[Transcribed page contents]

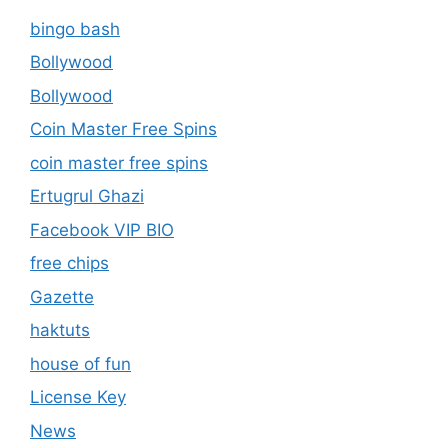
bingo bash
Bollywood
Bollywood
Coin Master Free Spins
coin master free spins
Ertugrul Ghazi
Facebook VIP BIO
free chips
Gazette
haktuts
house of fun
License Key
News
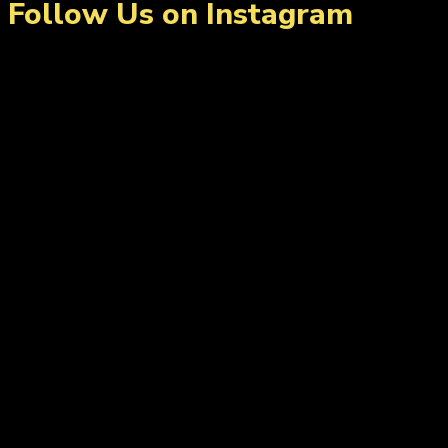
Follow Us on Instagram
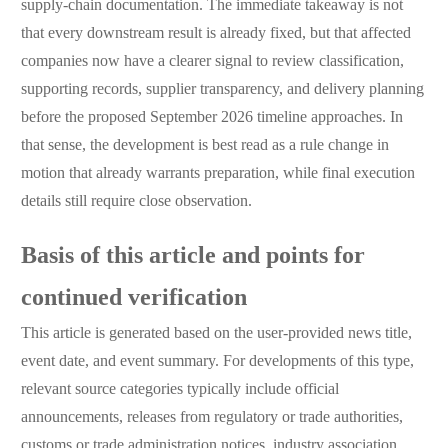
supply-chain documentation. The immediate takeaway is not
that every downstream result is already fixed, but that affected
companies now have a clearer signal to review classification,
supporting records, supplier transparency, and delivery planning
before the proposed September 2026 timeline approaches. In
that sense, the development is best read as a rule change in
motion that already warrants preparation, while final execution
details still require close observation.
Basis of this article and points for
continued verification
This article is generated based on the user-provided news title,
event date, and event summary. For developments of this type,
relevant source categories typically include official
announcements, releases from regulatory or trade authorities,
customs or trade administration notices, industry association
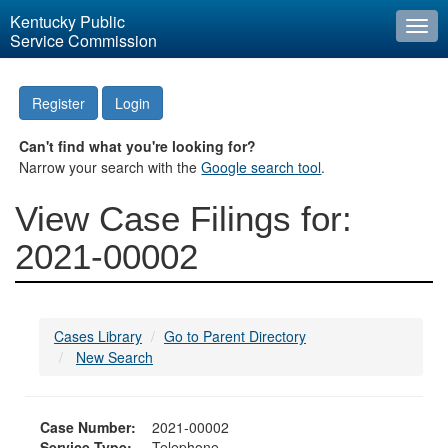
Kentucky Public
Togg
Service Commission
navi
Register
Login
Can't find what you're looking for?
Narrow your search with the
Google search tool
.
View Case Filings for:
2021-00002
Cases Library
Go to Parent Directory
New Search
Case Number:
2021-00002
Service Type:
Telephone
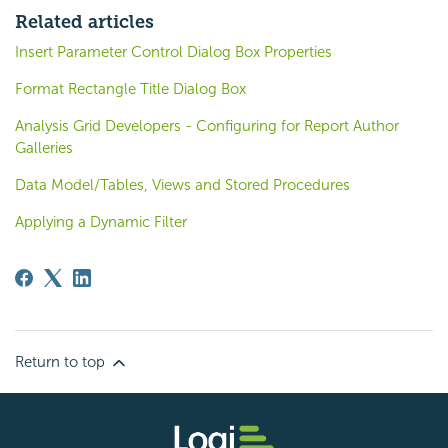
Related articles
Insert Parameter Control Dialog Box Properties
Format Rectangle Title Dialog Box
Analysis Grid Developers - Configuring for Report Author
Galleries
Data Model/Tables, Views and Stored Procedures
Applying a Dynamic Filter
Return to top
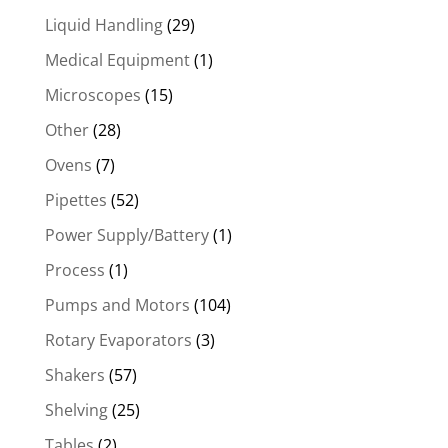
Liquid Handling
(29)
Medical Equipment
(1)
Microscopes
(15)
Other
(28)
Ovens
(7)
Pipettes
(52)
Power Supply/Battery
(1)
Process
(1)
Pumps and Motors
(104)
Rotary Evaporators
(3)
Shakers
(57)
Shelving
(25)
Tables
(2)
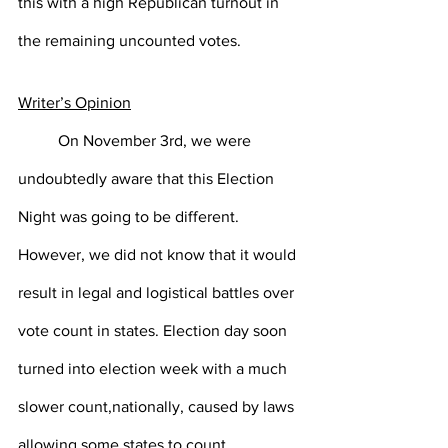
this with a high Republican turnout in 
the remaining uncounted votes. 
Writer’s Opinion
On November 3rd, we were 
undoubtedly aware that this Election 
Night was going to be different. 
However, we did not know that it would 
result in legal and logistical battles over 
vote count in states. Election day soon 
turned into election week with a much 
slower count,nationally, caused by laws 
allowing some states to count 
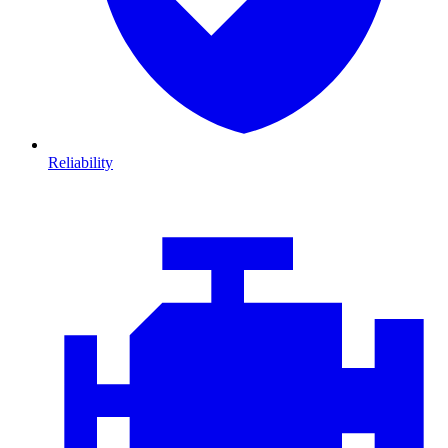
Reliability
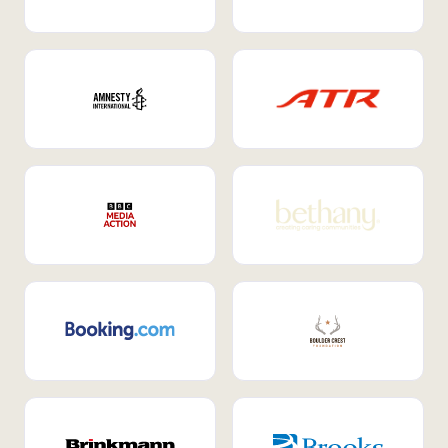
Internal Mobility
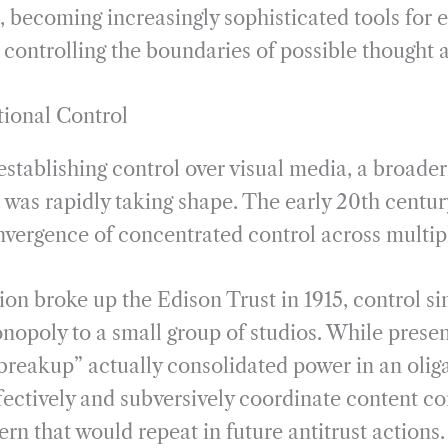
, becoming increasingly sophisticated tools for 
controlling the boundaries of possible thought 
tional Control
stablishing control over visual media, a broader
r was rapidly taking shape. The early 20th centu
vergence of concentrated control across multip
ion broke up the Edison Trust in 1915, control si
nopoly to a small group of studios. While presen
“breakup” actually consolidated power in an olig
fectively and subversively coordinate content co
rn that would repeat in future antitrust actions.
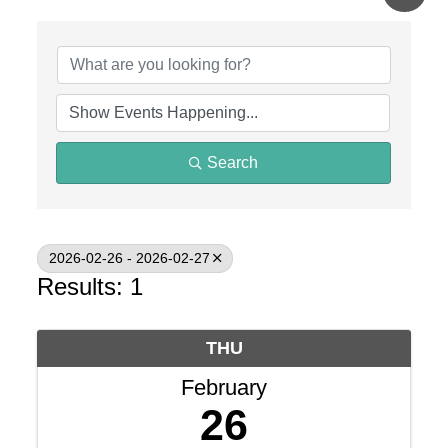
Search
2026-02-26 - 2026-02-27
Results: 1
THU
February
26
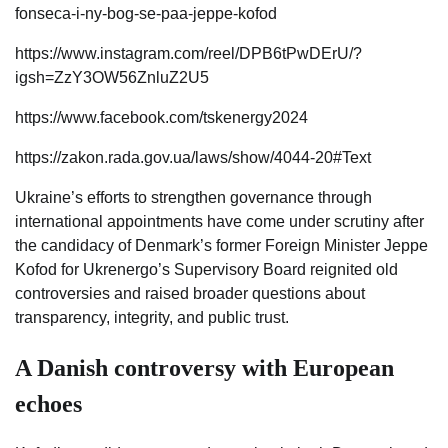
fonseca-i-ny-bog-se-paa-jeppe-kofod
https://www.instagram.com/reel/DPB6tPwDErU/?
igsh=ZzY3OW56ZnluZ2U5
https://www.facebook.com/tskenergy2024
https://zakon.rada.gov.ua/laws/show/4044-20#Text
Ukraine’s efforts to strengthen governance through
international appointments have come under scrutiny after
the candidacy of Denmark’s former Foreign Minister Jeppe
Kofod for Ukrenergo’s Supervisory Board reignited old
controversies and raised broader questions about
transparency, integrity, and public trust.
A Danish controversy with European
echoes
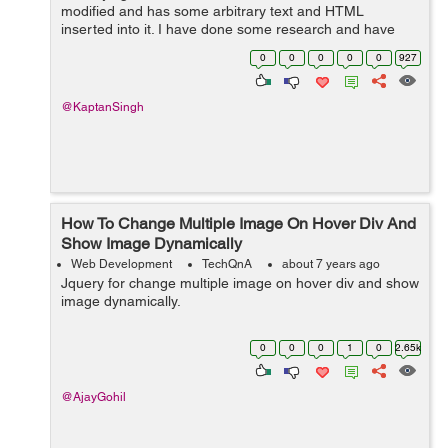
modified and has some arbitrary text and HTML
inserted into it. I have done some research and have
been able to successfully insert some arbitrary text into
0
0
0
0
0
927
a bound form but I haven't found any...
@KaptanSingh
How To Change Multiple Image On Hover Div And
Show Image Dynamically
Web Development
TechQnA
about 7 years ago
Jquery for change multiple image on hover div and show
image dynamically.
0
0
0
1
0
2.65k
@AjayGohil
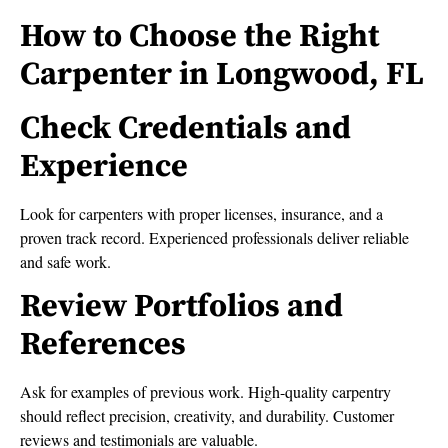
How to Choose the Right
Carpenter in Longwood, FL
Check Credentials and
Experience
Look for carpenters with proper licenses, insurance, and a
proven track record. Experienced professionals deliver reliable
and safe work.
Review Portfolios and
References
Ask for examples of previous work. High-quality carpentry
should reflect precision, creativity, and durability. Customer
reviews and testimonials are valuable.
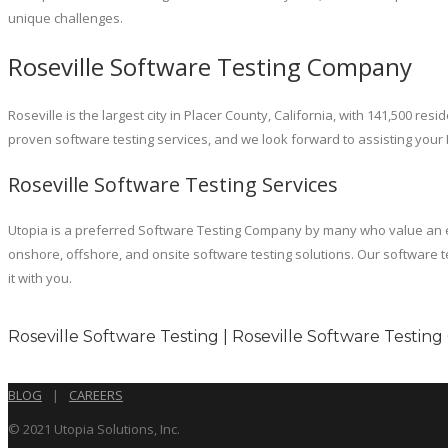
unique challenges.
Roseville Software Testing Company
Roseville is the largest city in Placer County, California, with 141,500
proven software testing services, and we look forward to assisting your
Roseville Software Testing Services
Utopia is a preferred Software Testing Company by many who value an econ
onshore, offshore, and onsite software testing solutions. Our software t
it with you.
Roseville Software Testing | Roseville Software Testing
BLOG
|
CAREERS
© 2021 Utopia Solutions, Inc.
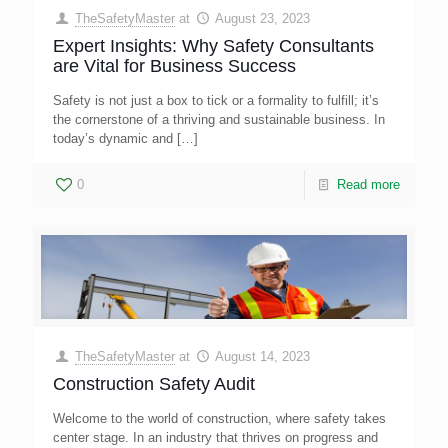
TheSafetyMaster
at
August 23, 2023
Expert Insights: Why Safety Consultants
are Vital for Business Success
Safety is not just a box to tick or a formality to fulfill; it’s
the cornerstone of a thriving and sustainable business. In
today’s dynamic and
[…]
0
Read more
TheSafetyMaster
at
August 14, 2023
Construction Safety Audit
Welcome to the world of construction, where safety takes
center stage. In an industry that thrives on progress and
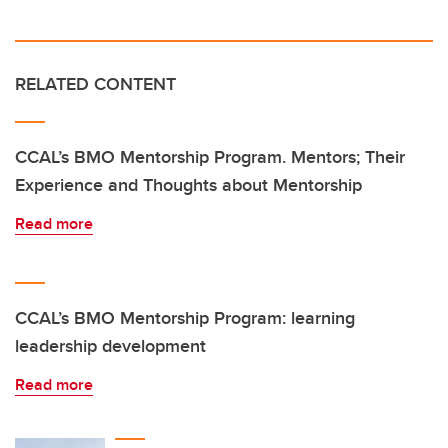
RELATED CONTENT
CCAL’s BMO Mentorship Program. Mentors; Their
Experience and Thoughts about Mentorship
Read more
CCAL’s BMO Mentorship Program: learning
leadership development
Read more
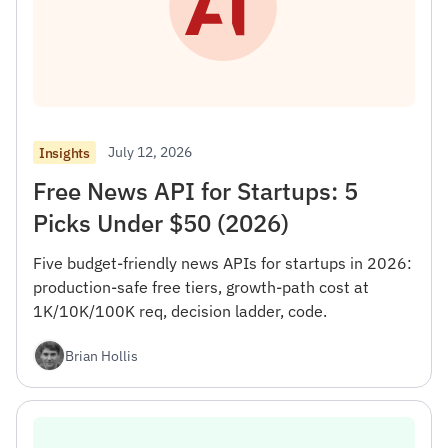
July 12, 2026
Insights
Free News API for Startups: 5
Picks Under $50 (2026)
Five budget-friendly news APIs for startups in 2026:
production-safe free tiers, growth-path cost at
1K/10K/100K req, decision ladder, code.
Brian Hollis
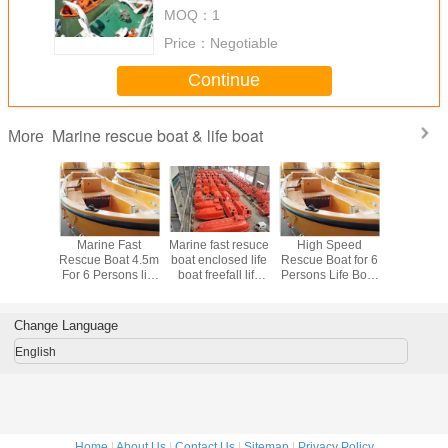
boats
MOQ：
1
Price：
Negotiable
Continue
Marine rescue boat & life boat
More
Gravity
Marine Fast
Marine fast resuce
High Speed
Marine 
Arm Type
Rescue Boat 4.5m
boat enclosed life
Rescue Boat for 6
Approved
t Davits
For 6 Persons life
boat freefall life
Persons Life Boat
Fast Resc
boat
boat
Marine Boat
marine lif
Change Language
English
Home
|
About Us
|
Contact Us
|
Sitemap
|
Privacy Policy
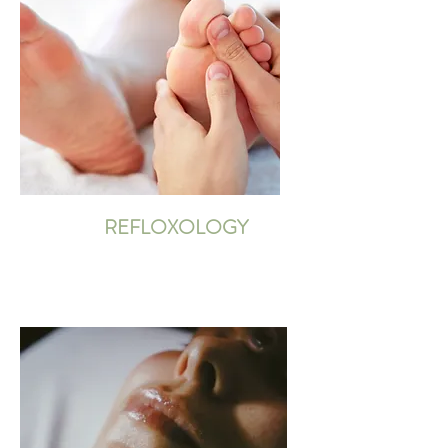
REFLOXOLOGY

▸ **Activity**
Each line of the records above must be repeated exactly, but no picture belongs in the copy.

▸ **Finished task**
bingo bash
Bollywood
Bollywood
Coin Master Free Spins
coin master free spins
Ertugrul Ghazi
Facebook VIP BIO
free chips
Gazette
haktuts
house of fun
License Key
News
Follow Us on Instagram
supply-chain documentation. The immediate takeaway is not
that every downstream result is already fixed, but that affected
companies now have a clearer signal to review classification,
supporting records, supplier transparency, and delivery planning
before the proposed September 2026 timeline approaches. In
that sense, the development is best read as a rule change in
motion that already warrants preparation, while final execution
details still require close observation.
Basis of this article and points for
continued verification
This article is generated based on the user-provided news title,
event date, and event summary. For developments of this type,
relevant source categories typically include official
announcements, releases from regulatory or trade authorities,
customs or trade administration notices, industry association
Kentucky Public
Togg
Service Commission
navi
Register
Login
Can't find what you're looking for?
Narrow your search with the
Google search tool
.
View Case Filings for:
2021-00002
Cases Library
Go to Parent Directory
New Search
Case Number:
2021-00002
Service Type:
Telephone
Related articles
Insert Parameter Control Dialog Box Properties
Format Rectangle Title Dialog Box
Analysis Grid Developers - Configuring for Report Author
Galleries
Data Model/Tables, Views and Stored Procedures
Applying a Dynamic Filter
Return to top
Liquid Handling
(29)
Medical Equipment
(1)
Microscopes
(15)
Other
(28)
Ovens
(7)
Pipettes
(52)
Power Supply/Battery
(1)
Process
(1)
Pumps and Motors
(104)
Rotary Evaporators
(3)
Shakers
(57)
Shelving
(25)
Tables
(2)
this with a high Republican turnout in 
the remaining uncounted votes. 
Writer’s Opinion
On November 3rd, we were 
undoubtedly aware that this Election 
Night was going to be different. 
However, we did not know that it would 
result in legal and logistical battles over 
vote count in states. Election day soon 
turned into election week with a much 
slower count,nationally, caused by laws 
allowing some states to count 
Reliability
Internal Mobility
, becoming increasingly sophisticated tools for 
controlling the boundaries of possible thought 
tional Control
stablishing control over visual media, a broader
r was rapidly taking shape. The early 20th centu
vergence of concentrated control across multip
ion broke up the Edison Trust in 1915, control si
nopoly to a small group of studios. While presen
“breakup” actually consolidated power in an olig
fectively and subversively coordinate content co
rn that would repeat in future antitrust actions.
Search
2026-02-26 - 2026-02-27
Results: 1
THU
February
26
fonseca-i-ny-bog-se-paa-jeppe-kofod
https://www.instagram.com/reel/DPB6tPwDErU/?
igsh=ZzY3OW56ZnluZ2U5
https://www.facebook.com/tskenergy2024
https://zakon.rada.gov.ua/laws/show/4044-20#Text
Ukraine’s efforts to strengthen governance through
international appointments have come under scrutiny after
the candidacy of Denmark’s former Foreign Minister Jeppe
Kofod for Ukrenergo’s Supervisory Board reignited old
controversies and raised broader questions about
transparency, integrity, and public trust.
A Danish controversy with European
echoes
modified and has some arbitrary text and HTML
inserted into it. I have done some research and have
been able to successfully insert some arbitrary text into
0
0
0
0
0
927
a bound form but I haven't found any...
@KaptanSingh
How To Change Multiple Image On Hover Div And
Show Image Dynamically
Web Development
TechQnA
about 7 years ago
Jquery for change multiple image on hover div and show
image dynamically.
0
0
0
1
0
2.65k
@AjayGohil
How to Choose the Right
Carpenter in Longwood, FL
Check Credentials and
Experience
Look for carpenters with proper licenses, insurance, and a
proven track record. Experienced professionals deliver reliable
and safe work.
Review Portfolios and
References
Ask for examples of previous work. High-quality carpentry
should reflect precision, creativity, and durability. Customer
reviews and testimonials are valuable.
unique challenges.
Roseville Software Testing Company
Roseville is the largest city in Placer County, California, with 141,500
proven software testing services, and we look forward to assisting your
Roseville Software Testing Services
Utopia is a preferred Software Testing Company by many who value an econ
onshore, offshore, and onsite software testing solutions. Our software t
it with you.
Roseville Software Testing | Roseville Software Testing
BLOG
|
CAREERS
© 2021 Utopia Solutions, Inc.
TheSafetyMaster
at
August 23, 2023
Expert Insights: Why Safety Consultants
are Vital for Business Success
Safety is not just a box to tick or a formality to fulfill; it’s
the cornerstone of a thriving and sustainable business. In
today’s dynamic and
[…]
0
Read more
TheSafetyMaster
at
August 14, 2023
Construction Safety Audit
Welcome to the world of construction, where safety takes
center stage. In an industry that thrives on progress and
RELATED CONTENT
CCAL’s BMO Mentorship Program. Mentors; Their
Experience and Thoughts about Mentorship
Read more
CCAL’s BMO Mentorship Program: learning
leadership development
Read more
July 12, 2026
Insights
Free News API for Startups: 5
Picks Under $50 (2026)
Five budget-friendly news APIs for startups in 2026:
production-safe free tiers, growth-path cost at
1K/10K/100K req, decision ladder, code.
Brian Hollis
boats
MOQ：
1
Price：
Negotiable
Continue
Marine rescue boat & life boat
More
Gravity
Marine Fast
Marine fast resuce
High Speed
Marine 
Arm Type
Rescue Boat 4.5m
boat enclosed life
Rescue Boat for 6
Approved
t Davits
For 6 Persons life
boat freefall life
Persons Life Boat
Fast Resc
boat
boat
Marine Boat
marine lif
Change Language
English
Home
|
About Us
|
Contact Us
|
Sitemap
|
Privacy Policy
REFLOXOLOGY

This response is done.